讲解data留学生、R设计讲解、辅导system、R编程语言讲解
- 首页 >> 其他 Assignment #4
Download the data from the following link. The data was obtained from Kaggle.
https://www.dropbox.com/sh/33f7zxx8ve6u0qk/AAC2RPmMy_iCiV_KTrW4D205a?dl=0
NOTE: This is not a team project. Do it by yourself. Submit your answers and the R-code used for your
analysis by Dec 18, 23:59PM. You can freely update your answer before the due. No late submission will be
accepted.
NOTE 2: Make your document formatted as follows: Times New Roman, 12-point font, double-spaced only
(not 1.5), 1-inch margins all around 8.5 x 11-inch paper (or A4), and the pages must be numbered. The
document should not exceed 10 pages including tables and figures. You can use a 10-point font and singlespace
for tables. The score will be determined not only by the accuracy and completeness of answers but also
by the presentation quality of the document (Do not simply screenshot the results of R output!)
Why are our best and most experienced employees leaving prematurely? Try to predict which valuable
employees will leave next. Fields in the dataset include:
Satisfaction Level
Last evaluation
Number of projects
Average monthly working hours
Time spent at the company (years)
Whether they have had a work accident
Whether they have had a promotion in the last 5 years
Departments (column sales)
Salary
Whether the employee has left
Q1. Load the data to your R system. How many variables and observations are in the data?
Q2. Generate the descriptive statistics for each variable.
Q3. Explore the relationships between variables. Can you find any interesting relationship?
Q4. Compare the employees who has left and who has remained. Visualize the comparison with a histogram
by factors.
Q5. Develop the best regression model to explain the employees leaving. Estimate the parameters of your
model. Can you find any meaningful result?
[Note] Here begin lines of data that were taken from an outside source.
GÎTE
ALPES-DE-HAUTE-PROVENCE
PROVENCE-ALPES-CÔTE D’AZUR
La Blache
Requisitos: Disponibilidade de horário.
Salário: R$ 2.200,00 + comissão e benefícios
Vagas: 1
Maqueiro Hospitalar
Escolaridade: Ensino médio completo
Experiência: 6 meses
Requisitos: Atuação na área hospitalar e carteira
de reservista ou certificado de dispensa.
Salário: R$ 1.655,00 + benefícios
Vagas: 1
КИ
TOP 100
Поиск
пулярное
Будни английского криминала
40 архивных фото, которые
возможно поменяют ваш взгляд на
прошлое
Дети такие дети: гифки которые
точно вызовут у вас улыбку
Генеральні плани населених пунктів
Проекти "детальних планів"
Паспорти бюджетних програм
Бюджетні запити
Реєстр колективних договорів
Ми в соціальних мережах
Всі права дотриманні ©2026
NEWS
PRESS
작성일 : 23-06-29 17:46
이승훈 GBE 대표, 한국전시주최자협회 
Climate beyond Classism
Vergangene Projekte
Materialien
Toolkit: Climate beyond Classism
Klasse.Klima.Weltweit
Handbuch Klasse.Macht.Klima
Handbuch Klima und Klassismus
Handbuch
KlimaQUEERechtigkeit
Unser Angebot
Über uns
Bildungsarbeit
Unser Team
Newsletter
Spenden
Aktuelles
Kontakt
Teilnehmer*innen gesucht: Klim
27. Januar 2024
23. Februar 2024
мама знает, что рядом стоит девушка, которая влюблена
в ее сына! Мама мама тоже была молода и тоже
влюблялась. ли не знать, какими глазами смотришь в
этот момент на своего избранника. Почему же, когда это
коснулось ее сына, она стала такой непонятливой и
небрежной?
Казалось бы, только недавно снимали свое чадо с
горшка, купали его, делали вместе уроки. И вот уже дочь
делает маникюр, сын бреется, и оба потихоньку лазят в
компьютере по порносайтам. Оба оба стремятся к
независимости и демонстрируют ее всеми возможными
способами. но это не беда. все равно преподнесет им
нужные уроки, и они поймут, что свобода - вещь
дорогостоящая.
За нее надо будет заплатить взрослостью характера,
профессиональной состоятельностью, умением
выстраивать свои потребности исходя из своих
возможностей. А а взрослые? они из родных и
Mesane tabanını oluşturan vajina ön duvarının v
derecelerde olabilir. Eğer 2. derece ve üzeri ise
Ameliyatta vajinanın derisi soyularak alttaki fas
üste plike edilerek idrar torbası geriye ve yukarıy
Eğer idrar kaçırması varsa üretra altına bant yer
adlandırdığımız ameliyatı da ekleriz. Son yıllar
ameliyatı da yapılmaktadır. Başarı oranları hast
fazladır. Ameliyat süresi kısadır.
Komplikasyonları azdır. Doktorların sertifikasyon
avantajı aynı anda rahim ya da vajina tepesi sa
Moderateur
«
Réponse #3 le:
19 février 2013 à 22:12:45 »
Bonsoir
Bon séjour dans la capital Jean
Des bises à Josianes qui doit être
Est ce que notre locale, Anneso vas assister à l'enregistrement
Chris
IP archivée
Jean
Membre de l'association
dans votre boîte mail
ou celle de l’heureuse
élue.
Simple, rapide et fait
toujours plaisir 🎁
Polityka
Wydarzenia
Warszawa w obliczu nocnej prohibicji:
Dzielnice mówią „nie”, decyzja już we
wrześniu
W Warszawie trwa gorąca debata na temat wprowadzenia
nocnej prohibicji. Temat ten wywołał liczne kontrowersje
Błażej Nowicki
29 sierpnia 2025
Q6. Develop the best classification model to predict the employees leaving. What is the sensitivity and the
specificity of your model?
Q7. What would you suggest the HR managers do to increase Satisfaction Level of employees? Conduct the
appropriate analysis to derive your suggestions.
Q8. Find other managerial insights from the data.
Q9. (Bonus question) Describe your efforts to be a Susan-like student for this course.
Download the data from the following link. The data was obtained from Kaggle.
https://www.dropbox.com/sh/33f7zxx8ve6u0qk/AAC2RPmMy_iCiV_KTrW4D205a?dl=0
NOTE: This is not a team project. Do it by yourself. Submit your answers and the R-code used for your
analysis by Dec 18, 23:59PM. You can freely update your answer before the due. No late submission will be
accepted.
NOTE 2: Make your document formatted as follows: Times New Roman, 12-point font, double-spaced only
(not 1.5), 1-inch margins all around 8.5 x 11-inch paper (or A4), and the pages must be numbered. The
document should not exceed 10 pages including tables and figures. You can use a 10-point font and singlespace
for tables. The score will be determined not only by the accuracy and completeness of answers but also
by the presentation quality of the document (Do not simply screenshot the results of R output!)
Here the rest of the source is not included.